152. Thank you very much. We start off with
Stewart and we were wondering what your attitude was to Stewart
and what you think of the Government's response and how you view
that? Is there an industry view?
(Mr Dolan) Thank you, Chairman. On the day the Stewart
Report was published we issued a notice welcoming the Report.
We thought it was a very fair and balanced piece of work, an enormous
amount of work had gone into the research effort, and there were
a good number of useful recommendations. There has of course been
an enormous amount of work done in the intervening period on a
range of fronts and the industry has been working with Government
as well as with other stakeholders to implement many of those
153. One of the things we would like to try
and establish is where do we go from here?
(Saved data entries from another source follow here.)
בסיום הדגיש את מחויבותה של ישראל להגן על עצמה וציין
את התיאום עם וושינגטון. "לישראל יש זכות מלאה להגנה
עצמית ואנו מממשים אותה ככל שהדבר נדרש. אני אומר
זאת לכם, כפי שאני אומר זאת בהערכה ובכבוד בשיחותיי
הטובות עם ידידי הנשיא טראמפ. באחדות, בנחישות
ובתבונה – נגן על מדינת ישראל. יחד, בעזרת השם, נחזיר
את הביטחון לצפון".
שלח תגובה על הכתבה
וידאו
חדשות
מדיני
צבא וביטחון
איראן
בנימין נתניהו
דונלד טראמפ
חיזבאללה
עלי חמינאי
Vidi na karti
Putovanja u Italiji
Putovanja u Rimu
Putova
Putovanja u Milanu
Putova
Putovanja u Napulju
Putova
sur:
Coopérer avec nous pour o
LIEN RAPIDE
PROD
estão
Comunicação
How many more of these
masts do you guys require? Have you been able to map out your
expectation of demand and are there blackspots that you have as
yet have been unable to penetrate? What about 3G and the roll
out of that? It would be interesting to get an industry and individual
company view of where we are going.
(Mr Innes) There are a number of questions in there
and I will try and give you a fairly succinct answer that covers
them all. The industry currently has around 22,500 base stations
of one sort or another. That industry figure says a base station
could be co-located amongst industry and shared amongst industry.
There are probably 18,000 sites out there that people recognise
as base stations. Three years from now the industry anticipates
that number will be round 40,000 which nets down to 27,000 base
stations. What does that mean in terms of development? Not all
base stations are built solely for one occupier and we are likely
to see an increase from 6,000 to 9,000 stand-alone new mast sites
as a result of that. Clearly everything we do as an industry is
led by consumer demand for services. We are not building sites
we do not require for servicing customers and growth of services
and the networks may go beyond that. As a window of opportunity
2004 looks like 27,000 radio locations for the industry.
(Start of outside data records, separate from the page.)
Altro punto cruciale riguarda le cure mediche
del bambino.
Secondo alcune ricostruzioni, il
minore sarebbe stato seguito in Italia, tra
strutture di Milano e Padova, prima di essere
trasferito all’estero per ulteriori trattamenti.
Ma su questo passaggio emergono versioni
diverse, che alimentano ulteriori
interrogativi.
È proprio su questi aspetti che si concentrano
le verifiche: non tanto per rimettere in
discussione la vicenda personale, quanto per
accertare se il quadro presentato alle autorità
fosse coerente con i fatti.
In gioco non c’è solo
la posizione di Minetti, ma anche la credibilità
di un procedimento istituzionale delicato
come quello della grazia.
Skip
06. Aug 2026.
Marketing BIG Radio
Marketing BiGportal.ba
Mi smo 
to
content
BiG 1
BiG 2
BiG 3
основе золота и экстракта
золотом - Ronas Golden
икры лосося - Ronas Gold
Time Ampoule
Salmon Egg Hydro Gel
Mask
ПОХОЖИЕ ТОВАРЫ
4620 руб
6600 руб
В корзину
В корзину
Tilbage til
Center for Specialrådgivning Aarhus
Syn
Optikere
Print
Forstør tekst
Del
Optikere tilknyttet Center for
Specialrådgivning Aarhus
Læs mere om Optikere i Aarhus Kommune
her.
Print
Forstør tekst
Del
154. On the 3G roll out at one stage it was
suggested that you might not need as many and it now seems you
might need more. Is that because 3G does not penetrate buildings
(Mr Innes) I think it is fair to say that 3G has different
characteristics, potentially, to some of the systems operated
within industry in that we already have conflictsthe existing
cellular systems work at 900 megahertz. The second generation
operators, One2One and Orange, operate only in the 18000 band
width, and they do have different propagation characteristics.
I think the belief within the industry is that 80 per cent of
our existing sites will serve UMTS base station purposes and further
base stations beyond that will be required depending on customers'
demand for service and the locations they require the service.
Substantially it will be demand-led and the vast majority, certainly
of the earlier sites, will be delivered through the existing infrastructure.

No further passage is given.